## Task objective
Every entry must be transcribed exactly as written.

Start of Entries shown

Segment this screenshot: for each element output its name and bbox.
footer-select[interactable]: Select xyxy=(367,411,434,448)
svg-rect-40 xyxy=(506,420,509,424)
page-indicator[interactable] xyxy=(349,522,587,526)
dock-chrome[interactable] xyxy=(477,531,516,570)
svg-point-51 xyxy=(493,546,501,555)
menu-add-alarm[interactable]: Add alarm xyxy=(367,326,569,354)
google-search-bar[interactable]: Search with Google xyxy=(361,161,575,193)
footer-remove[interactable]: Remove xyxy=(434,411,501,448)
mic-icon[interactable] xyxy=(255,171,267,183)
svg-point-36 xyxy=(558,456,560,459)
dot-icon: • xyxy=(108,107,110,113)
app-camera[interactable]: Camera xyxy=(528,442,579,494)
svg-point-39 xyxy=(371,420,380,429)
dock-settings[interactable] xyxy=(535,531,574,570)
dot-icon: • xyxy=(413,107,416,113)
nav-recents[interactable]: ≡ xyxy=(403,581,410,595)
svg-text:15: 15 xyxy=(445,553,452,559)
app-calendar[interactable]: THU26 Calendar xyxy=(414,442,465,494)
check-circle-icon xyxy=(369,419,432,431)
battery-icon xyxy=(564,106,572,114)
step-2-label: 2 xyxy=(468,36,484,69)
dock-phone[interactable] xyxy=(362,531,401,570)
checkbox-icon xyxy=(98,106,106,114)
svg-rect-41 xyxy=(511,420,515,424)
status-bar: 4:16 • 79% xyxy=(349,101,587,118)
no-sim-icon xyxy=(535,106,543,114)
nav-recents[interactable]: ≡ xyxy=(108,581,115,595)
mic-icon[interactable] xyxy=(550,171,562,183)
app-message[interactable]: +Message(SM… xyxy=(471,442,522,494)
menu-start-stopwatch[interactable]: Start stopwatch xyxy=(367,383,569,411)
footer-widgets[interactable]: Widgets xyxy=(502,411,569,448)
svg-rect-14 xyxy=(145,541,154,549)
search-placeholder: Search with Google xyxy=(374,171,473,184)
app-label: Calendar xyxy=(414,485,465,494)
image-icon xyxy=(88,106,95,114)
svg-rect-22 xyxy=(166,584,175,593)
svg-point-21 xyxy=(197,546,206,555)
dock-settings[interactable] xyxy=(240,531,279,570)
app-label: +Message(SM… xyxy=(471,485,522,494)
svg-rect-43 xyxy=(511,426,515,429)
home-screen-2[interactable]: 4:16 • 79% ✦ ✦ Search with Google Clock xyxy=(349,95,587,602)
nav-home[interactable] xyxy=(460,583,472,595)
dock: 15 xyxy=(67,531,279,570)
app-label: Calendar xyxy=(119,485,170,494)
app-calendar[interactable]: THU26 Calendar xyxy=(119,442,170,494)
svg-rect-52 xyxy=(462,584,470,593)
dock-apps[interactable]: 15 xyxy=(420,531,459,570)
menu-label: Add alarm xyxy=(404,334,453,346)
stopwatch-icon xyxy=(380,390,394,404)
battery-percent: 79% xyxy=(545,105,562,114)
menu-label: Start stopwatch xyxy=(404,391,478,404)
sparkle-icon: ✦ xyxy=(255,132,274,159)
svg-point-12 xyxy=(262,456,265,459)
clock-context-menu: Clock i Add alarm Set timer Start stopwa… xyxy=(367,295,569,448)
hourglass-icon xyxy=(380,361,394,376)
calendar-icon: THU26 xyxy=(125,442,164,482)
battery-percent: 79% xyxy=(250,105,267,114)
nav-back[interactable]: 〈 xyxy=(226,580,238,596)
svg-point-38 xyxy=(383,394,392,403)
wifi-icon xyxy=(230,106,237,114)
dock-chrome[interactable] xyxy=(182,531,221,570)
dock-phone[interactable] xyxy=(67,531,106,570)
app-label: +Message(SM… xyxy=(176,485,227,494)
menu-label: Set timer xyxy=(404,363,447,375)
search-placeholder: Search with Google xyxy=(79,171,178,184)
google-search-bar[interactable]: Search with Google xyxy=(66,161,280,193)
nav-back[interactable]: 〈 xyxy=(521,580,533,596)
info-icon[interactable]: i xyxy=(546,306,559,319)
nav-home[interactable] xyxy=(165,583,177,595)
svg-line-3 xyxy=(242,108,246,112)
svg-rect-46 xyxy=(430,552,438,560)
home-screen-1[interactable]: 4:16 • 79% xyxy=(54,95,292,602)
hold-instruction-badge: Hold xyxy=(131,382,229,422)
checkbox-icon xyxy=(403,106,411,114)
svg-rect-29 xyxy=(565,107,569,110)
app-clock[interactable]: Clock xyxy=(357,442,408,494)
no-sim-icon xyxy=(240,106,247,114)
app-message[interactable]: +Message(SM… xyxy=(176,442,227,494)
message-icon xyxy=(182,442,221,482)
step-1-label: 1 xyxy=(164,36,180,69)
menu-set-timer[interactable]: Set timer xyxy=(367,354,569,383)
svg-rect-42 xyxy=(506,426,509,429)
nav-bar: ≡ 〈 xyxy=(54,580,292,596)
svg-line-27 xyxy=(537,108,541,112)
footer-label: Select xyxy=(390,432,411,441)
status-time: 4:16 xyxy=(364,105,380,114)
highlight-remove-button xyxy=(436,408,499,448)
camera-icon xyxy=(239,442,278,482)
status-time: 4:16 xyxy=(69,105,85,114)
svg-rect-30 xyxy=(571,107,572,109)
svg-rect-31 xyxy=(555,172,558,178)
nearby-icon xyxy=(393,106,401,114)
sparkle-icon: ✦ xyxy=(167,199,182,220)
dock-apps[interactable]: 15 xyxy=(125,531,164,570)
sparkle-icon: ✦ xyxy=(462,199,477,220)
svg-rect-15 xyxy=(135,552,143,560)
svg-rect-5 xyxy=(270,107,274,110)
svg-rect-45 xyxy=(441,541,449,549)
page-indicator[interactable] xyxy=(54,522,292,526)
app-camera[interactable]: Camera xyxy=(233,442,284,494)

End of Entries shown

## Solution to the problem
Segment this screenshot: for each element output its name and bbox.
footer-select[interactable]: Select xyxy=(367,411,434,448)
svg-rect-40 xyxy=(506,420,509,424)
page-indicator[interactable] xyxy=(349,522,587,526)
dock-chrome[interactable] xyxy=(477,531,516,570)
svg-point-51 xyxy=(493,546,501,555)
menu-add-alarm[interactable]: Add alarm xyxy=(367,326,569,354)
google-search-bar[interactable]: Search with Google xyxy=(361,161,575,193)
footer-remove[interactable]: Remove xyxy=(434,411,501,448)
mic-icon[interactable] xyxy=(255,171,267,183)
svg-point-36 xyxy=(558,456,560,459)
dot-icon: • xyxy=(108,107,110,113)
app-camera[interactable]: Camera xyxy=(528,442,579,494)
svg-point-39 xyxy=(371,420,380,429)
dock-settings[interactable] xyxy=(535,531,574,570)
dot-icon: • xyxy=(413,107,416,113)
nav-recents[interactable]: ≡ xyxy=(403,581,410,595)
svg-text:15: 15 xyxy=(445,553,452,559)
app-calendar[interactable]: THU26 Calendar xyxy=(414,442,465,494)
check-circle-icon xyxy=(369,419,432,431)
battery-icon xyxy=(564,106,572,114)
step-2-label: 2 xyxy=(468,36,484,69)
dock-phone[interactable] xyxy=(362,531,401,570)
checkbox-icon xyxy=(98,106,106,114)
svg-rect-41 xyxy=(511,420,515,424)
status-bar: 4:16 • 79% xyxy=(349,101,587,118)
no-sim-icon xyxy=(535,106,543,114)
nav-recents[interactable]: ≡ xyxy=(108,581,115,595)
mic-icon[interactable] xyxy=(550,171,562,183)
app-message[interactable]: +Message(SM… xyxy=(471,442,522,494)
menu-start-stopwatch[interactable]: Start stopwatch xyxy=(367,383,569,411)
footer-widgets[interactable]: Widgets xyxy=(502,411,569,448)
svg-rect-14 xyxy=(145,541,154,549)
search-placeholder: Search with Google xyxy=(374,171,473,184)
app-label: Calendar xyxy=(414,485,465,494)
image-icon xyxy=(88,106,95,114)
svg-rect-22 xyxy=(166,584,175,593)
svg-point-21 xyxy=(197,546,206,555)
dock-settings[interactable] xyxy=(240,531,279,570)
app-label: +Message(SM… xyxy=(471,485,522,494)
svg-rect-43 xyxy=(511,426,515,429)
home-screen-2[interactable]: 4:16 • 79% ✦ ✦ Search with Google Clock xyxy=(349,95,587,602)
nav-home[interactable] xyxy=(460,583,472,595)
dock: 15 xyxy=(67,531,279,570)
app-label: Calendar xyxy=(119,485,170,494)
app-calendar[interactable]: THU26 Calendar xyxy=(119,442,170,494)
svg-rect-52 xyxy=(462,584,470,593)
dock-apps[interactable]: 15 xyxy=(420,531,459,570)
menu-label: Add alarm xyxy=(404,334,453,346)
stopwatch-icon xyxy=(380,390,394,404)
battery-percent: 79% xyxy=(545,105,562,114)
menu-label: Start stopwatch xyxy=(404,391,478,404)
sparkle-icon: ✦ xyxy=(255,132,274,159)
svg-point-12 xyxy=(262,456,265,459)
clock-context-menu: Clock i Add alarm Set timer Start stopwa… xyxy=(367,295,569,448)
hourglass-icon xyxy=(380,361,394,376)
calendar-icon: THU26 xyxy=(125,442,164,482)
battery-percent: 79% xyxy=(250,105,267,114)
nav-back[interactable]: 〈 xyxy=(226,580,238,596)
svg-point-38 xyxy=(383,394,392,403)
wifi-icon xyxy=(230,106,237,114)
dock-chrome[interactable] xyxy=(182,531,221,570)
dock-phone[interactable] xyxy=(67,531,106,570)
app-label: +Message(SM… xyxy=(176,485,227,494)
menu-label: Set timer xyxy=(404,363,447,375)
search-placeholder: Search with Google xyxy=(79,171,178,184)
google-search-bar[interactable]: Search with Google xyxy=(66,161,280,193)
nav-back[interactable]: 〈 xyxy=(521,580,533,596)
info-icon[interactable]: i xyxy=(546,306,559,319)
nav-home[interactable] xyxy=(165,583,177,595)
svg-line-3 xyxy=(242,108,246,112)
svg-rect-46 xyxy=(430,552,438,560)
home-screen-1[interactable]: 4:16 • 79% xyxy=(54,95,292,602)
hold-instruction-badge: Hold xyxy=(131,382,229,422)
checkbox-icon xyxy=(403,106,411,114)
svg-rect-29 xyxy=(565,107,569,110)
app-clock[interactable]: Clock xyxy=(357,442,408,494)
no-sim-icon xyxy=(240,106,247,114)
app-message[interactable]: +Message(SM… xyxy=(176,442,227,494)
message-icon xyxy=(182,442,221,482)
step-1-label: 1 xyxy=(164,36,180,69)
menu-set-timer[interactable]: Set timer xyxy=(367,354,569,383)
svg-rect-42 xyxy=(506,426,509,429)
nav-bar: ≡ 〈 xyxy=(54,580,292,596)
svg-line-27 xyxy=(537,108,541,112)
footer-label: Select xyxy=(390,432,411,441)
status-time: 4:16 xyxy=(364,105,380,114)
highlight-remove-button xyxy=(436,408,499,448)
camera-icon xyxy=(239,442,278,482)
status-time: 4:16 xyxy=(69,105,85,114)
svg-rect-30 xyxy=(571,107,572,109)
svg-rect-31 xyxy=(555,172,558,178)
nearby-icon xyxy=(393,106,401,114)
sparkle-icon: ✦ xyxy=(167,199,182,220)
dock-apps[interactable]: 15 xyxy=(125,531,164,570)
sparkle-icon: ✦ xyxy=(462,199,477,220)
svg-rect-15 xyxy=(135,552,143,560)
svg-rect-5 xyxy=(270,107,274,110)
svg-rect-45 xyxy=(441,541,449,549)
page-indicator[interactable] xyxy=(54,522,292,526)
app-camera[interactable]: Camera xyxy=(233,442,284,494)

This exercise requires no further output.